Mechanics of nanoporous materials 

This project centers on building a fundamental understanding of the deformation behavior of small-scale materials, with a focus on nanoporous (NP) materials, that contain fractionally many surfaces/interfaces. The macroscopic functionality of NP and other nano-scale materials hinges on the behavior of surfaces and interfaces. In my group, we develop transformational computational modeling and simulation methods to realize fundamentals of matter behavior that originate at small scales and at surfaces/interfaces but bridge to multiscale properties of advanced bulk materials.

Computational prediction of the structure of semicoherent interfaces

Solid-state interfaces are ubiquitous in materials science: from grain boundaries in polycrystalline metals to heterophase interfaces in multi-component, multi-functional composites . As awareness of their far-reaching influence on materials behavior grows, so does interest in predicting and controlling their structure and properties. In this project, we advance the dislocation-based model for interface structure by developing a method for determining the unique reference state in which interface Burgers vectors must be defined.

Deformation/Phase-Transformation Behaviors of Materials under Extreme Pressures

At extraordinary high pressures, like those naturally occurring at the earth’s core, materials can undergo extreme real-time structural changes. Recent experiments have discovered that the transformation time for many classes of phase transformations is less than 10^-9 and in some cases 10^-12 seconds.  New phase nucleation/transformation processes however are poorly understood at rapid (nanoseconds or less) timescales due to temporal and spatial limitations of conventional pump-probe measurements. In-situ X-ray diffraction (XRD) crystallography is not sufficient to determine the exact phase transformation pathway from high-pressure high-temperature experiments since multiple transformation paths can potentially produce a similar final phase configuration. Here, with the aid of NEMD, we seek a fundamental understanding of the exact plastic deformation mechanisms and structural phase transformation pathways during the shock and ramp compressing of materials. 

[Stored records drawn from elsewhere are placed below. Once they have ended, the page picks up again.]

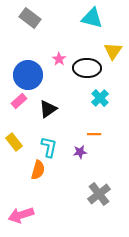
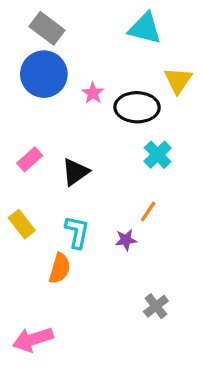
blue circle: (28, 75) -> (44, 74), moved
orange line: (94, 134) -> (148, 211), turned -56
gray cross: (99, 194) -> (156, 306), size x0.7

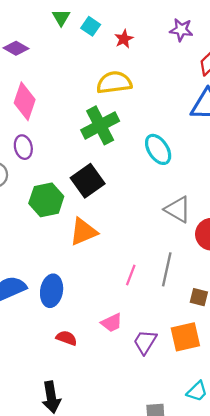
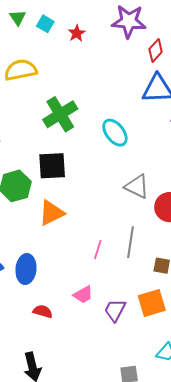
purple star: (181, 30) -> (129, 21), size x1.6
yellow semicircle: (114, 83) -> (21, 70), moved
black square: (88, 181) -> (52, 166), turned 36

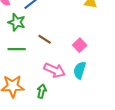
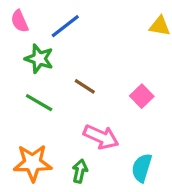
green line: (17, 49) -> (39, 103), turned 30
cyan semicircle: (80, 70) -> (142, 168), moved

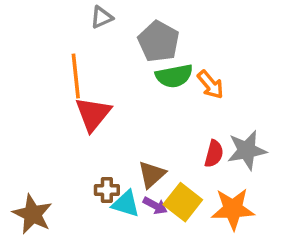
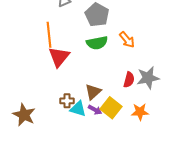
green semicircle: (174, 76) -> (97, 43), moved
orange star: (233, 209) -> (140, 112), size x0.7

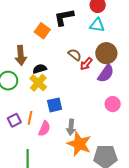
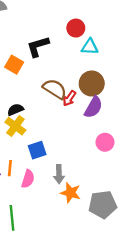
cyan triangle: (97, 25) -> (90, 47), moved
brown semicircle: (75, 55) -> (55, 89), size x1.5
orange star: (79, 144) -> (71, 193), size x0.7

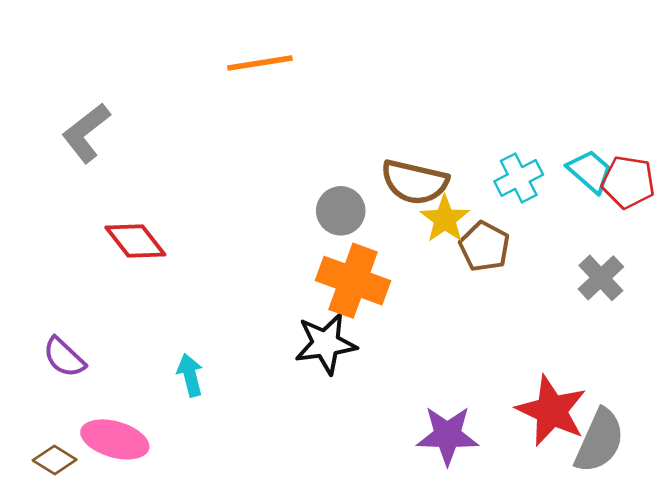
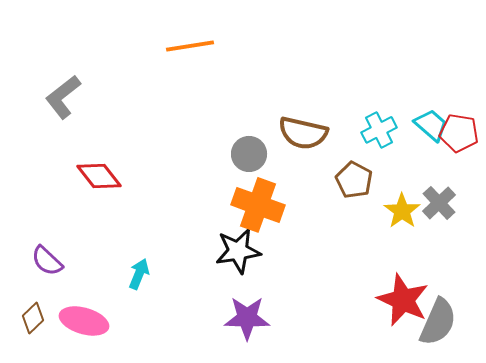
yellow star: (445, 219) -> (402, 211), moved
cyan arrow: (190, 375) -> (139, 274), turned 36
purple star: (447, 435) -> (247, 318), moved
brown diamond: (55, 460) -> (33, 318), moved, turned -76

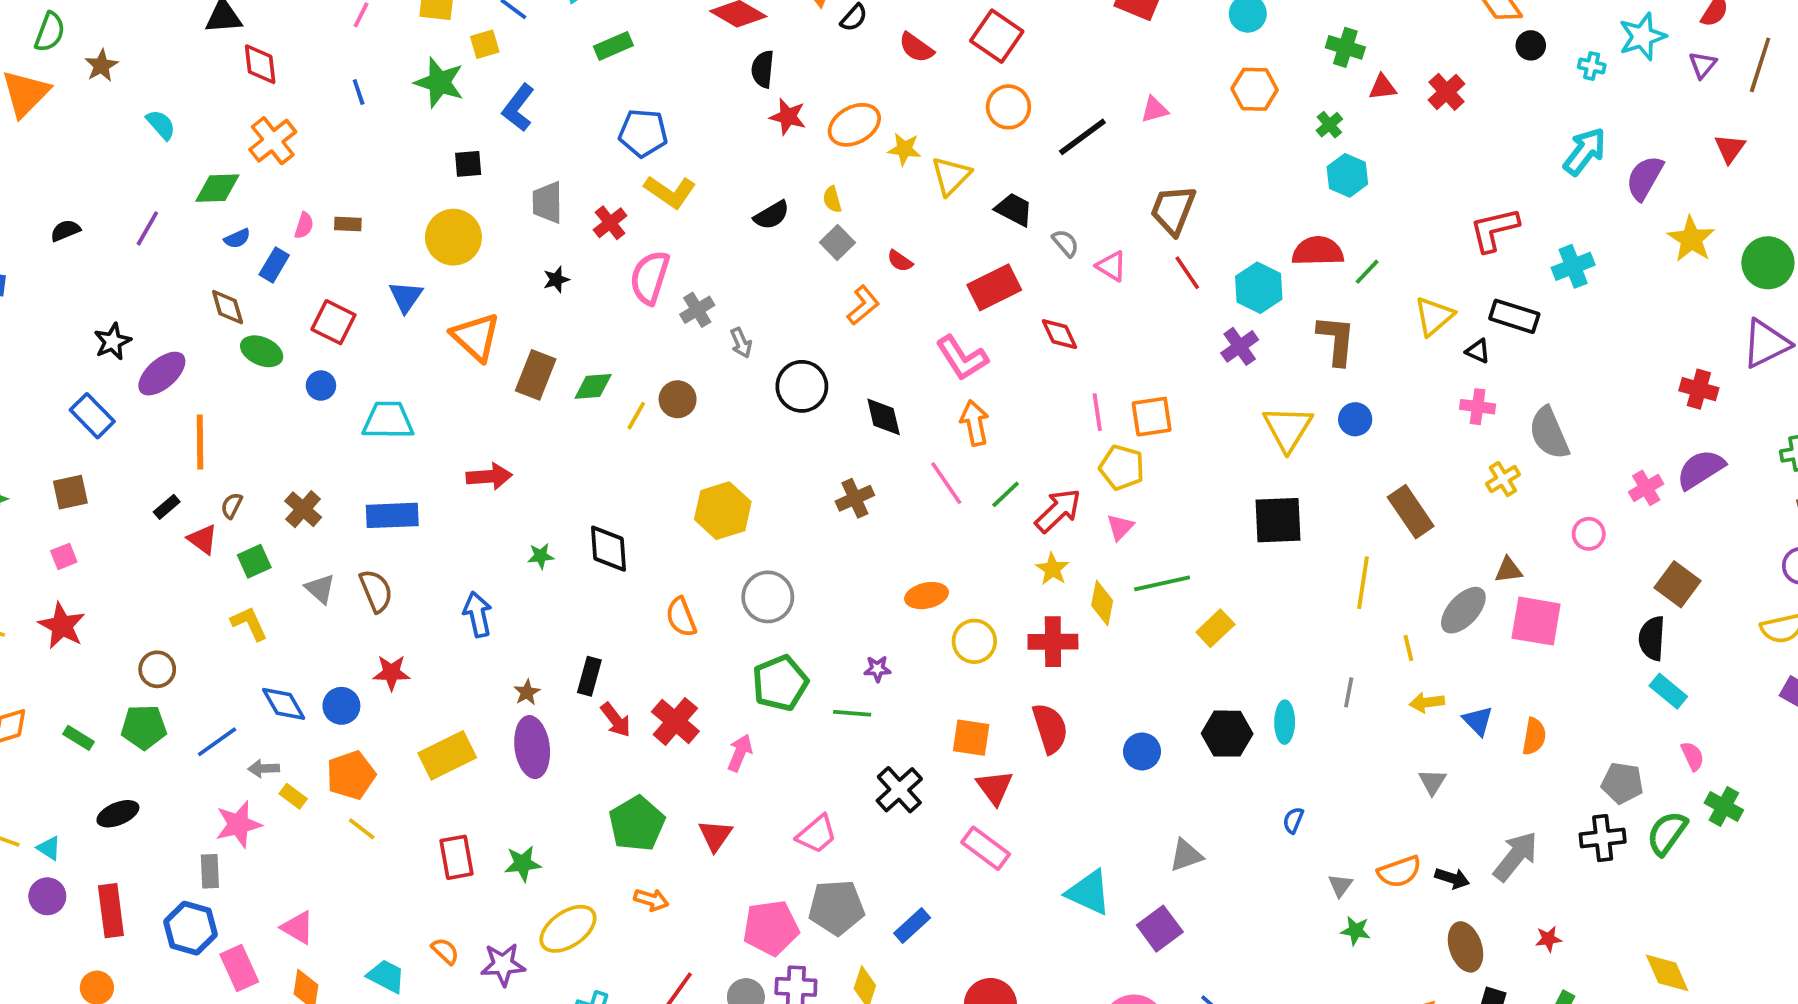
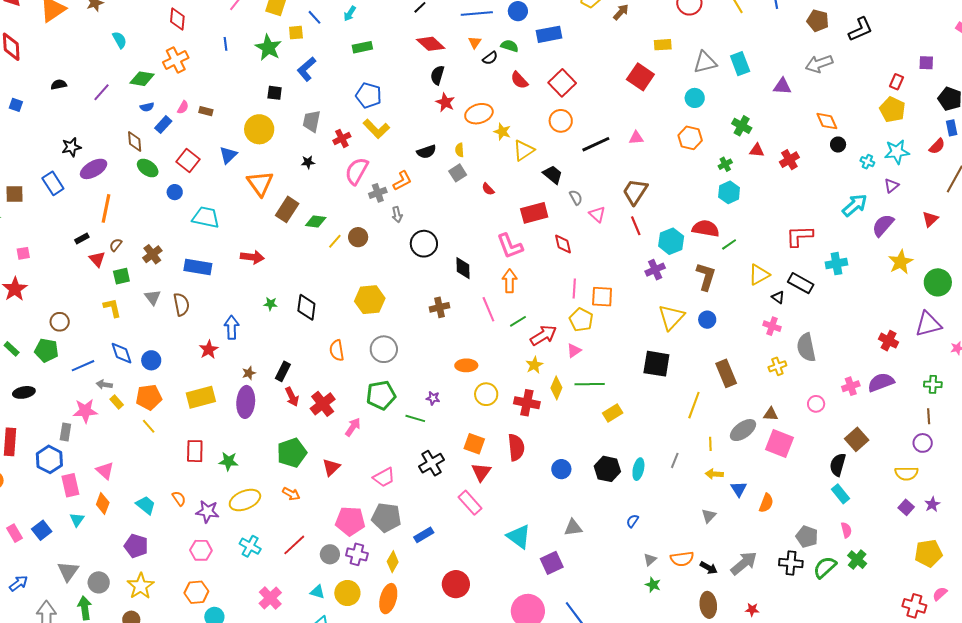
purple triangle: (1703, 65) -> (891, 186), moved
orange L-shape: (863, 305) -> (402, 181), moved
brown square: (70, 492) -> (15, 194), moved
red star: (391, 673) -> (209, 349), moved, turned 30

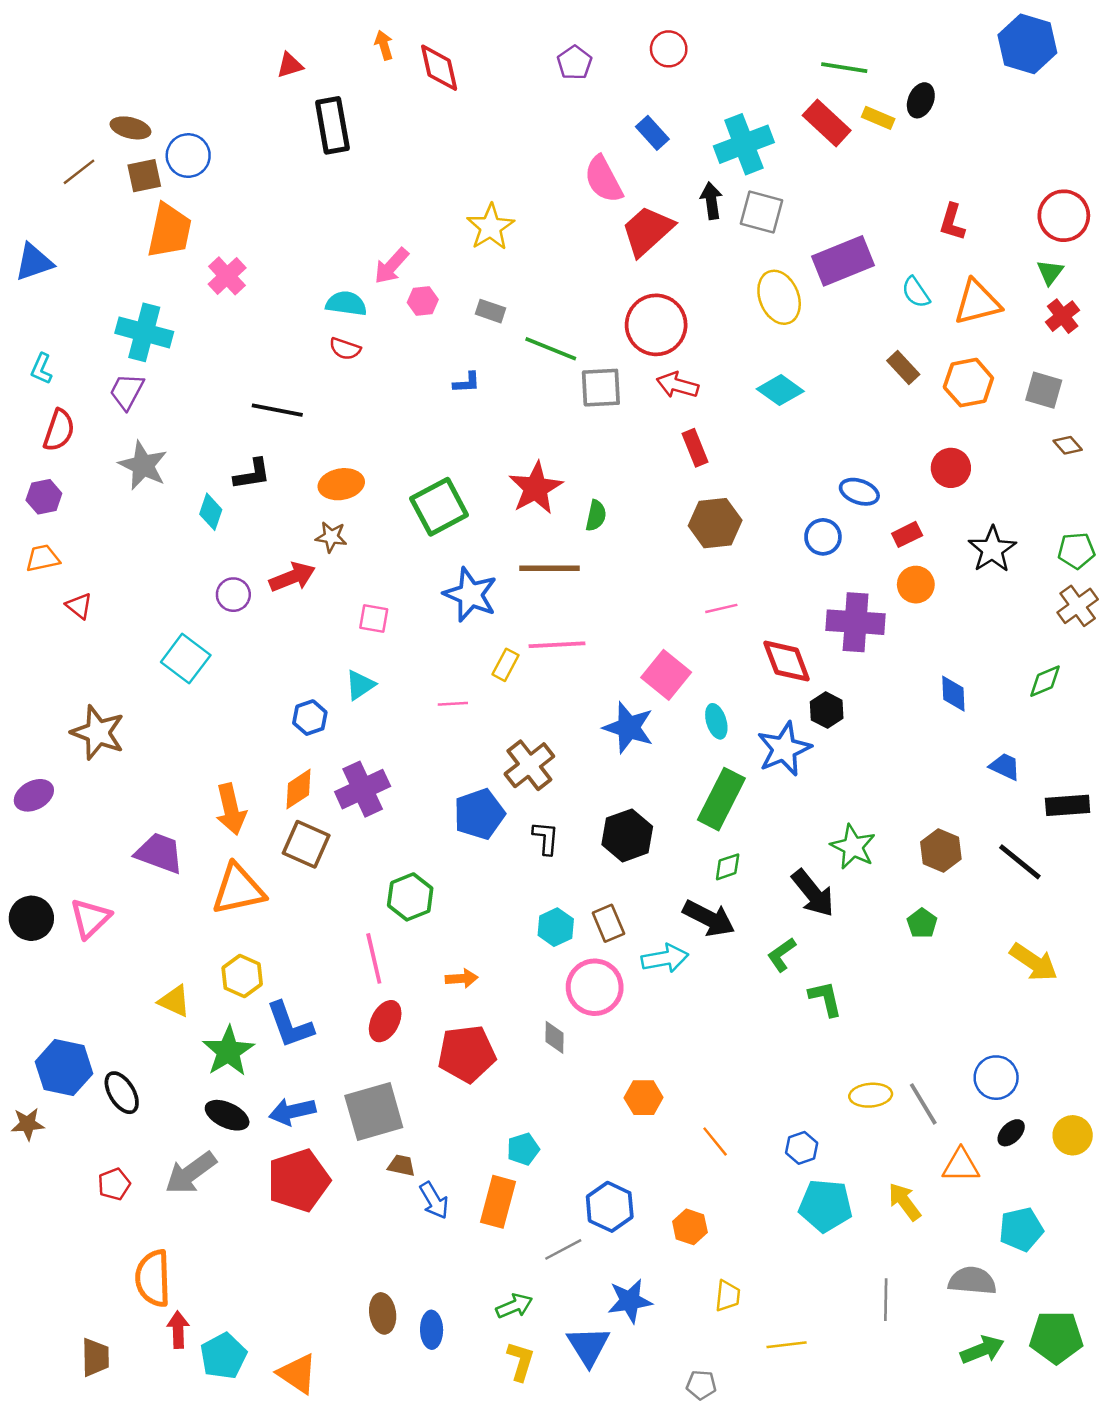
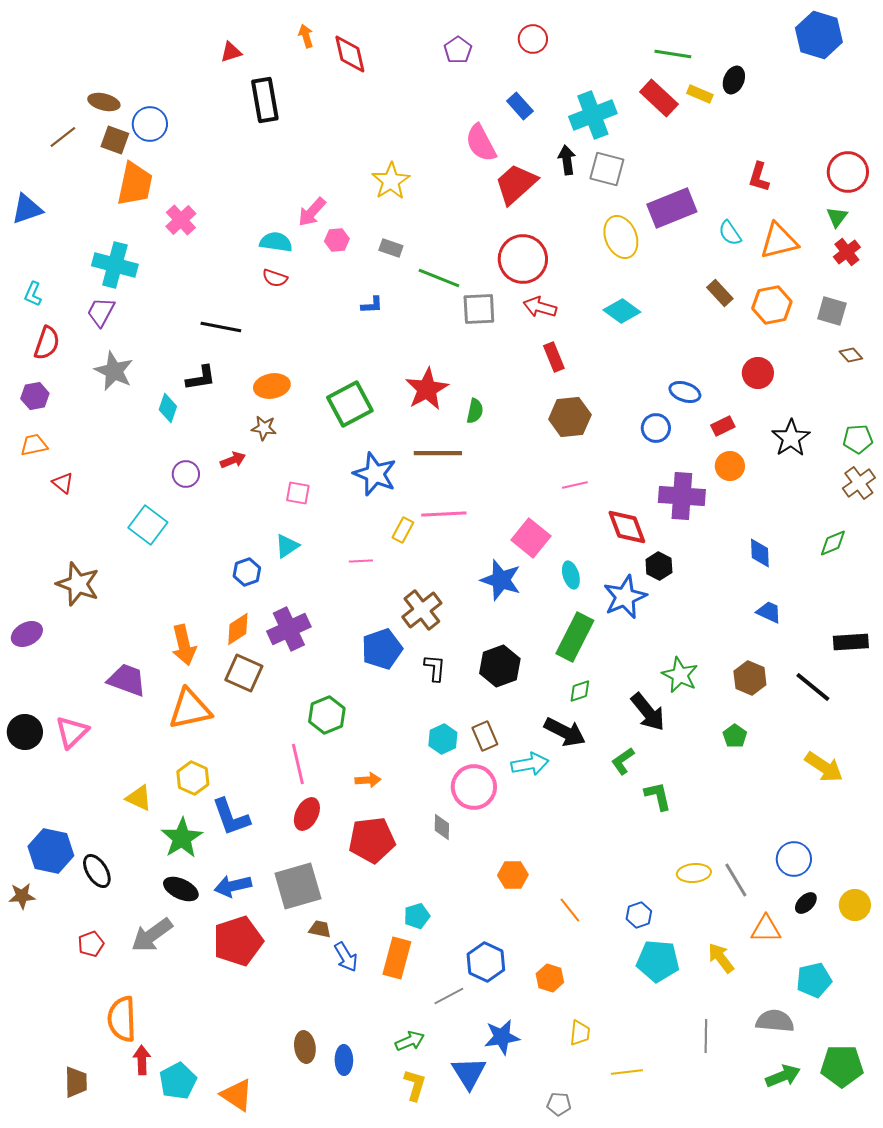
brown square: (144, 176) -> (115, 140), turned 32
red arrow: (292, 577) -> (233, 460), size x0.7
blue trapezoid: (1005, 766) -> (769, 612), moved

Automated Analysis of Big X-ray Diffraction Data

Getting a fundamental understanding of the mechanisms that govern the arrangement and motion of atoms is important for identifying new pathways for forming new matter with desired properties and behavior at extreme conditions. However, phase nucleation/transformation processes are poorly understood at rapid timescales due to the temporal and spatial limitations of conventional pump-probe measurements. Emerging X-ray scattering techniques provide the capability to simultaneously probing the correlations between structure and material properties with sensitivity approaching the single molecule level and picosecond resolution. Temporal diffraction images are data-intensive and manually analyzing large experimental diffraction datasets with many uncertainties cannot solely be performed by human experts. At high pressures, when the lattice variations or occurrence of new phases is not known a priori, analyzing vast datasets of snapshots from billions of XRD measurements becomes even more inaccurate, or fail completely. Thus, it is crucial to automate the image processing workflow as much as possible to generate fundamental and accurate knowledge. During this project, we develop automated deep-learning techniques to mine information-rich XRD data and filter and detect lattice-level mechanisms responsible for phase transformation and plastic deformation under extreme conditions.